We have gone through a number of phases with regard to issues. The first phase was:'Hey, what’s happening now?' The second phase was searching for the right approach. And we’re currently in the third phase: we are far more organised now. We won’t be caught off guard again like we were in 2013. It was a Saturday morning, and I was still in bed when I got a phone call; there was a very critical article about Diane 35* in the Dutch newspaper Trouw. This took us by surprise, even though we knew that it was brewing in the background. There are also other discussions, such as those concerning confidence in biosimilars and generic products. But looking back, it is clear that the MEB has always acted openly when seeking tangible solutions for patients and practice.

* The MEB approved this medicinal product for the treatment of severe acne. However, doctors also prescribed it as a contraceptive. A number of women who used Diane 35 developed thrombosis and subsequently died.

Impact in Europe

I have always considered it important that we play an active role in Europe. Taking part in the EMA in London is good for Dutch patients. The Netherlands really has a substantial impact in Europe.

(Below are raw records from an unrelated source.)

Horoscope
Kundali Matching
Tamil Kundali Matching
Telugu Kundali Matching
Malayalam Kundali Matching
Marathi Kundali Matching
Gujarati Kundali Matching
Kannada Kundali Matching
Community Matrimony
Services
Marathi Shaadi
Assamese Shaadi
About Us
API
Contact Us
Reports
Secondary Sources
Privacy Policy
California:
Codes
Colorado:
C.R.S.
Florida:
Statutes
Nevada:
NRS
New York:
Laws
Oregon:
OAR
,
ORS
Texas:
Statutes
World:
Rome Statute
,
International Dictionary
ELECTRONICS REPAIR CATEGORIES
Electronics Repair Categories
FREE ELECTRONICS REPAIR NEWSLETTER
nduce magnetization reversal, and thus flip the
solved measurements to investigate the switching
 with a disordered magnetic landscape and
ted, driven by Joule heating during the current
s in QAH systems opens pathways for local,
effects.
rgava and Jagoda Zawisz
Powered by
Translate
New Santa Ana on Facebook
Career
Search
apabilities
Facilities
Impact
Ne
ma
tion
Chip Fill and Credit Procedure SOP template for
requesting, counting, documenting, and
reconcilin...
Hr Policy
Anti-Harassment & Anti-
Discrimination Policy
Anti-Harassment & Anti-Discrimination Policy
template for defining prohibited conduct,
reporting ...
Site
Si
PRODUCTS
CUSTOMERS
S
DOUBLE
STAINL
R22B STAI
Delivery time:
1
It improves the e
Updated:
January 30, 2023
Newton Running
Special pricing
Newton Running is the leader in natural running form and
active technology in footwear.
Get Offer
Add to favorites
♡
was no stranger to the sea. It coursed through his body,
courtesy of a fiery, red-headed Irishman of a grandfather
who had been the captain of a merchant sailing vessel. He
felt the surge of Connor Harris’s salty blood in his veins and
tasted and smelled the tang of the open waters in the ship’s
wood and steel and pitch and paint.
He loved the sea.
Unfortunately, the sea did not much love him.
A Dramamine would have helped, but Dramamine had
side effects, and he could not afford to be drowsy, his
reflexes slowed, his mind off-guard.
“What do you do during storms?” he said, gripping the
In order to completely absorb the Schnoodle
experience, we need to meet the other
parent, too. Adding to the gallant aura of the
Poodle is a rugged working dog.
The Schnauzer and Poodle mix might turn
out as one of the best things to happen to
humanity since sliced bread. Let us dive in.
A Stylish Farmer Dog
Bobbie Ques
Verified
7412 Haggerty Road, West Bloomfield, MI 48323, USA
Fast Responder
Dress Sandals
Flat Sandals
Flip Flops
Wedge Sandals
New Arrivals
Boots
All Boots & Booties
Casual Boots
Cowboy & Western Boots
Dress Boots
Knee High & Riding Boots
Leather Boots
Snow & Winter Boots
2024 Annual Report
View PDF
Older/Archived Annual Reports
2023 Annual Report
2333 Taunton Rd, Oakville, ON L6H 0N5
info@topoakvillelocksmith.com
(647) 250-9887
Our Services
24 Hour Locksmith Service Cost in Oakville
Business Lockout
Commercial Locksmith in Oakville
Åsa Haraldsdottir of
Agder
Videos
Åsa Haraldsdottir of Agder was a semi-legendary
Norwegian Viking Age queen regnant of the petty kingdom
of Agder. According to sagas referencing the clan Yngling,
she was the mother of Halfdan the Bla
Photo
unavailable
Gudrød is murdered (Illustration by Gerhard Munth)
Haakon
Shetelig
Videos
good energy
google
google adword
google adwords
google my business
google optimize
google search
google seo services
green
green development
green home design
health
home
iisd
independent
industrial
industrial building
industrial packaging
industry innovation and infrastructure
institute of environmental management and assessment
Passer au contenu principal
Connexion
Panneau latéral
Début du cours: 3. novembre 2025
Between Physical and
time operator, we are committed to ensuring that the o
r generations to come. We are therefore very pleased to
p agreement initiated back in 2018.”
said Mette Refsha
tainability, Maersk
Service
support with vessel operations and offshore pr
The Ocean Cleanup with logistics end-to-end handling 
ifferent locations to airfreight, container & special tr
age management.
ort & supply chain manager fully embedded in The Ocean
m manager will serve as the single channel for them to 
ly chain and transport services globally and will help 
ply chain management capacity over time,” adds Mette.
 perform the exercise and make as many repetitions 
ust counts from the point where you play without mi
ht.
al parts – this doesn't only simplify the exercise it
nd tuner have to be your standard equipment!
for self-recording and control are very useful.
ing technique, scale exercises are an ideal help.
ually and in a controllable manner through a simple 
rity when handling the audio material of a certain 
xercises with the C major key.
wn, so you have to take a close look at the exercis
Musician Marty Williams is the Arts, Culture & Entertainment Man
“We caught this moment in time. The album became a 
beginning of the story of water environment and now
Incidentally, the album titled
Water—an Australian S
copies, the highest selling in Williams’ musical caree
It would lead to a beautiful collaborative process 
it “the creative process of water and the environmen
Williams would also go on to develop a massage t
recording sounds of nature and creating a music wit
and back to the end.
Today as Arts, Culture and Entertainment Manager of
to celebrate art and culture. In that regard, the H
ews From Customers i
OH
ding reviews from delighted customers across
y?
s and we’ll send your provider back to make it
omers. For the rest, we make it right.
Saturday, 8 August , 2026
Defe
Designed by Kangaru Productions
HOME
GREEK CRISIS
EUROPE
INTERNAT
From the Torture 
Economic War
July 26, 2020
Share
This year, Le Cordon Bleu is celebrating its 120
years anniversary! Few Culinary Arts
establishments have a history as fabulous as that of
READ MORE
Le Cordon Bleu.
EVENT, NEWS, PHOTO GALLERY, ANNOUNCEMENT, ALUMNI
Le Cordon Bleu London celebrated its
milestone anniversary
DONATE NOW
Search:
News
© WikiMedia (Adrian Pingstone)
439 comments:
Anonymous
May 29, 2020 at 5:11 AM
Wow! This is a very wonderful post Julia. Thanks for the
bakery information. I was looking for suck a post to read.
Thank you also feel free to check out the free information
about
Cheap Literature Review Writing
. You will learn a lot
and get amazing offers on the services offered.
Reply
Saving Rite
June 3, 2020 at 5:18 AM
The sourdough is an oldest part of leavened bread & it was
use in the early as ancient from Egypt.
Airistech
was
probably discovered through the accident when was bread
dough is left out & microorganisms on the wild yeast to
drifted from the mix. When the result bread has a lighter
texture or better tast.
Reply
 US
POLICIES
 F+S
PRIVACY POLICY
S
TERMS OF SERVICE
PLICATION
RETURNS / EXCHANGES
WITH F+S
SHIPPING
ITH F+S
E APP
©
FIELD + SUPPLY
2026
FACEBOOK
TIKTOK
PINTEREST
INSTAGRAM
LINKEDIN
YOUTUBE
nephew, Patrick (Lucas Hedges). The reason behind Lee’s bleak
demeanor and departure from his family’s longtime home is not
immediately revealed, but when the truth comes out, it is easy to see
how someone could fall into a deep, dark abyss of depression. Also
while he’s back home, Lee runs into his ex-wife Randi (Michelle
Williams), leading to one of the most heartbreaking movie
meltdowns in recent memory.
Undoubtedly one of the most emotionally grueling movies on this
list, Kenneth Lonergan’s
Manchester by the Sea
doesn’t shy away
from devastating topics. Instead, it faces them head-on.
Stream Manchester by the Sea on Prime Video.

The chairman of the CHMP once told us: 'When I prepare for a meeting, I first look at what the rapporteur and co-rapporteur have to say, and then I read what the Netherlands thinks about it.' That says a lot. It is a real compliment to the full MEB staff, and I find that very inspiring.


Brexit is a big challenge: how will the members of the regulatory network respond to one another? The United Kingdom is a major player. The MEB has indicated that it wishes to take over a substantial portion of the work, which is a huge challenge. The Netherlands has officially submitted its candidacy for housing the EMA. This is a very attractive prospect, also for the MEB.

I think the MEB should focus even more on bridging the gap between society and practice. This also applies to product information and indications. As the importance of information continues to grow, we must bring our information as close to the patient as possible. The proper use of medicines is an important condition for a positive benefit-risk balance.

My advice to my successor is: Stay focused on your environment, safeguard the scientific evidence in the dossiers and continue to play an active role in Europe."